◆ DATASET RECORDS ◆
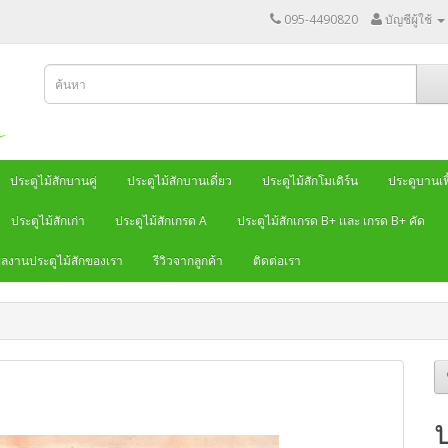
095-4490820
บัญชีผู้ใช้
ประตูไม้สักบานคู่
ประตูไม้สักบานเดี่ยว
ประตูไม้สักโมเดิร์น
ประตูบานเฟี
ประตูไม้สักเก่า
ประตูไม้สักเกรด A
ประตูไม้สักเกรด B+ เเละ เกรด B+ คัด
ลงานประตูไม้สักของเรา
รีวิวจากลูกค้า
ติดต่อเรา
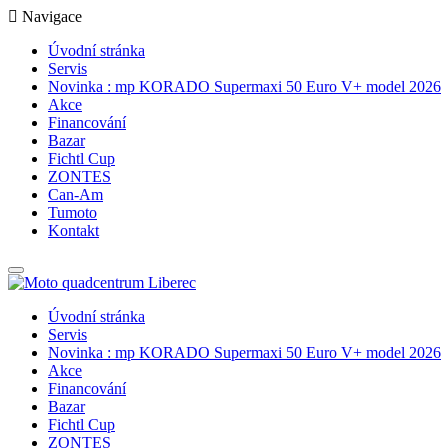
Navigace
Úvodní stránka
Servis
Novinka : mp KORADO Supermaxi 50 Euro V+ model 2026
Akce
Financování
Bazar
Fichtl Cup
ZONTES
Can-Am
Tumoto
Kontakt
Úvodní stránka
Servis
Novinka : mp KORADO Supermaxi 50 Euro V+ model 2026
Akce
Financování
Bazar
Fichtl Cup
ZONTES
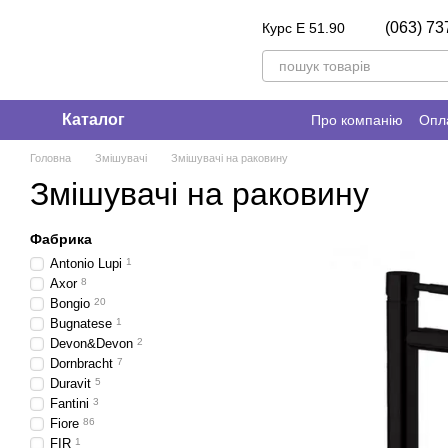
Перейти до основного контенту
(063) 73
Курс E 51.90
Каталог
Про компанію
Опла
Головна
Змішувачі
Змішувачі на раковину
Змішувачі на раковину
Фабрика
Antonio Lupi
1
Axor
8
Bongio
20
Bugnatese
1
Devon&Devon
2
Dornbracht
7
Duravit
5
Fantini
3
Fiore
86
FIR
1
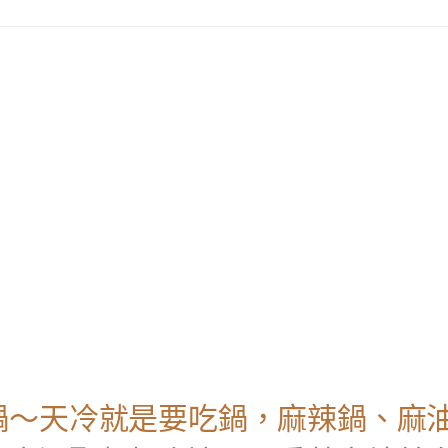
鍋～天冷就是要吃鍋，麻辣鍋、麻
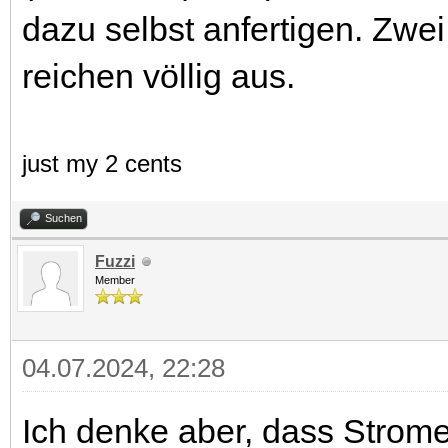
dazu selbst anfertigen. Zw
reichen völlig aus.
just my 2 cents
Suchen
Fuzzi
Member
04.07.2024, 22:28
Ich denke aber, dass Stromer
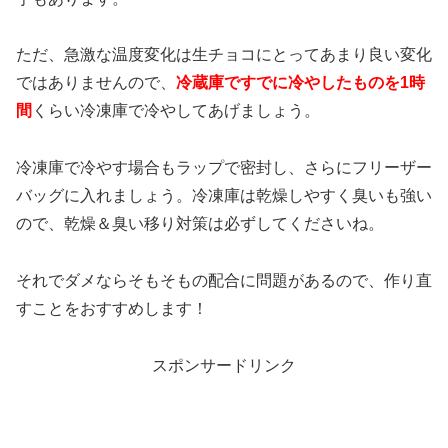
ただ、急激な温度変化は生チョコにとってあまり良い変化
ではありませんので、
冷蔵庫ですでに冷やしたものを1時
間
くらい冷凍庫で冷やしてあげましょう。
冷凍庫で冷やす場合もラップで密封し、さらにフリーザー
バッグに入れましょう。冷凍庫は乾燥しやすく臭いも強い
ので、乾燥＆臭い移り対策は必ずしてくださいね。
それでダメならそもそもの配合に問題があるので、作り直
すことをおすすめします！
スポンサードリンク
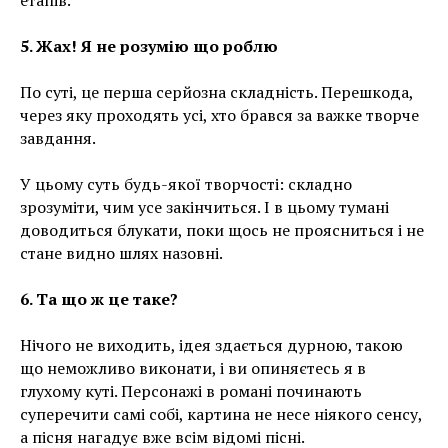
етапів.
5. Жах! Я не розумію що роблю
По суті, це перша серйозна складність. Перешкода,
через яку проходять усі, хто брався за важке творче
завдання.
У цьому суть будь-якої творчості: складно
зрозуміти, чим усе закінчиться. І в цьому тумані
доводиться блукати, поки щось не проясниться і не
стане видно шлях назовні.
6. Та що ж це таке?
Нічого не виходить, ідея здається дурною, такою
що неможливо виконати, і ви опиняєтесь я в
глухому куті. Персонажі в романі починають
суперечити самі собі, картина не несе ніякого сенсу,
а пісня нагадує вже всім відомі пісні.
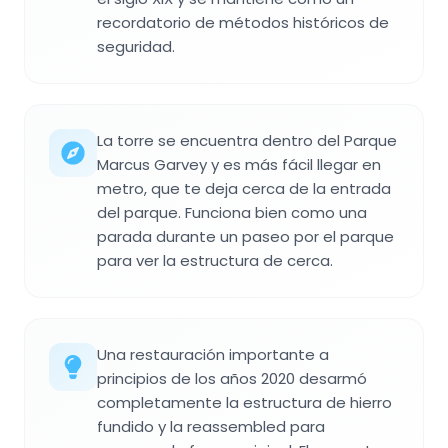
recordatorio de métodos históricos de
seguridad.
La torre se encuentra dentro del Parque
Marcus Garvey y es más fácil llegar en
metro, que te deja cerca de la entrada
del parque. Funciona bien como una
parada durante un paseo por el parque
para ver la estructura de cerca.
Una restauración importante a
principios de los años 2020 desarmó
completamente la estructura de hierro
fundido y la reassembled para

◆ PROBLEM STATEMENT ◆
All that should be printed is the run of lines above from the one with "บัญชีผู้ใช้" through the one with "Нічого не виходить, ідея", both included, exactly as given, with pictures left out.

◆ RESPONSE ◆
บัญชีผู้ใช้
ประตูไม้สักบานคู่
ประตูไม้สักบานเดี่ยว
ประตูไม้สักโมเดิร์น
ประตูบานเฟี
ประตูไม้สักเก่า
ประตูไม้สักเกรด A
ประตูไม้สักเกรด B+ เเละ เกรด B+ คัด
ลงานประตูไม้สักของเรา
รีวิวจากลูกค้า
ติดต่อเรา
Navigace
Úvodní stránka
Servis
Novinka : mp KORADO Supermaxi 50 Euro V+ model 2026
Akce
Financování
Bazar
Fichtl Cup
ZONTES
Can-Am
Tumoto
Kontakt
Úvodní stránka
Servis
Novinka : mp KORADO Supermaxi 50 Euro V+ model 2026
Akce
Financování
Bazar
Fichtl Cup
ZONTES
Перейти до основного контенту
(063) 73
Курс E 51.90
Каталог
Про компанію
Опла
Головна
Змішувачі
Змішувачі на раковину
Змішувачі на раковину
Фабрика
Antonio Lupi
1
Axor
8
Bongio
20
Bugnatese
1
Devon&Devon
2
Dornbracht
7
Duravit
5
Fantini
3
Fiore
86
FIR
1
鍋～天冷就是要吃鍋，麻辣鍋、麻
dazu selbst anfertigen. Zw
reichen völlig aus.
just my 2 cents
Suchen
Fuzzi
Member
04.07.2024, 22:28
Ich denke aber, dass Stromer
ただ、急激な温度変化は生チョコにとってあまり良い変化
ではありませんので、
冷蔵庫ですでに冷やしたものを1時
間
くらい冷凍庫で冷やしてあげましょう。
冷凍庫で冷やす場合もラップで密封し、さらにフリーザー
バッグに入れましょう。冷凍庫は乾燥しやすく臭いも強い
ので、乾燥＆臭い移り対策は必ずしてくださいね。
それでダメならそもそもの配合に問題があるので、作り直
すことをおすすめします！
スポンサードリンク
етапів.
5. Жах! Я не розумію що роблю
По суті, це перша серйозна складність. Перешкода,
через яку проходять усі, хто брався за важке творче
завдання.
У цьому суть будь-якої творчості: складно
зрозуміти, чим усе закінчиться. І в цьому тумані
доводиться блукати, поки щось не проясниться і не
стане видно шлях назовні.
6. Та що ж це таке?
Нічого не виходить, ідея здається дурною, такою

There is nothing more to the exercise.